### [THE TASK]
Copy all lines below that use the word "Publié".

### [DATA FOR REVIEW]

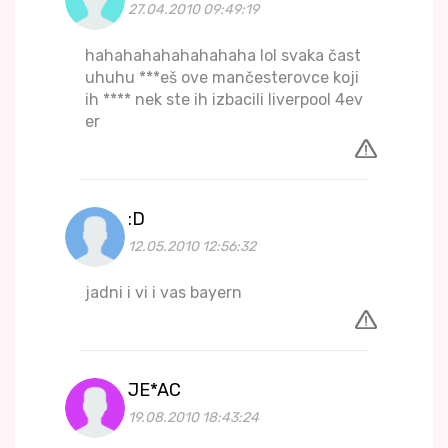
27.04.2010 09:49:19
hahahahahahahahaha lol svaka čast
uhuhu ***eš ove mančesterovce koji
ih **** nek ste ih izbacili liverpool 4ev
er
:D
12.05.2010 12:56:32
jadni i vi i vas bayern
JE*AC
19.08.2010 18:43:24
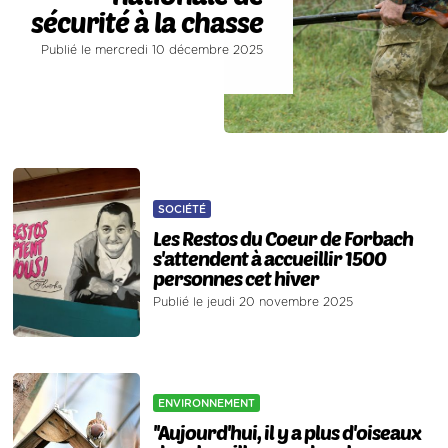
sécurité à la chasse
Publié le mercredi 10 décembre 2025
SOCIÉTÉ
Les Restos du Coeur de Forbach
s'attendent à accueillir 1500
personnes cet hiver
Publié le jeudi 20 novembre 2025
ENVIRONNEMENT
''Aujourd'hui, il y a plus d'oiseaux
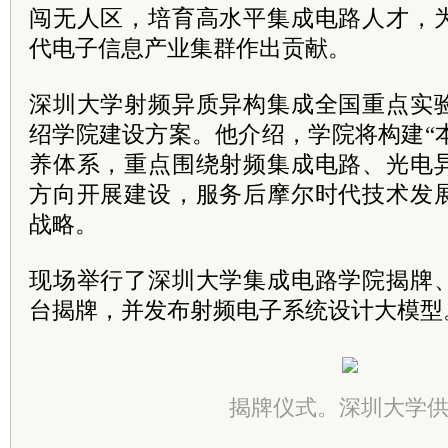
闯无人区，培育高水平集成电路人才，
代电子信息产业集群作出贡献。
深圳大学射频异质异构集成全国重点实
绍学院建设方案。他介绍，学院将构建“本
养体系，重点围绕射频集成电路、光电
方向开展建设，服务后摩尔时代技术发
战略。
现场举行了深圳大学集成电路学院揭牌
台揭牌，并发布射频电子系统设计大模型
揭牌仪式。深圳大学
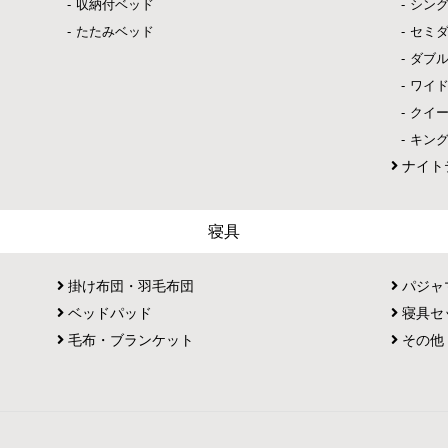
収納付ベッド
シン
たたみベッド
セミ
ダブ
ワイ
クイ
キン
ナイト
寝具
掛け布団・羽毛布団
パジャ
ベッドパッド
寝具セ
毛布・ブランケット
その他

### [COMPLETED TASK]
Publié le mercredi 10 décembre 2025
Publié le jeudi 20 novembre 2025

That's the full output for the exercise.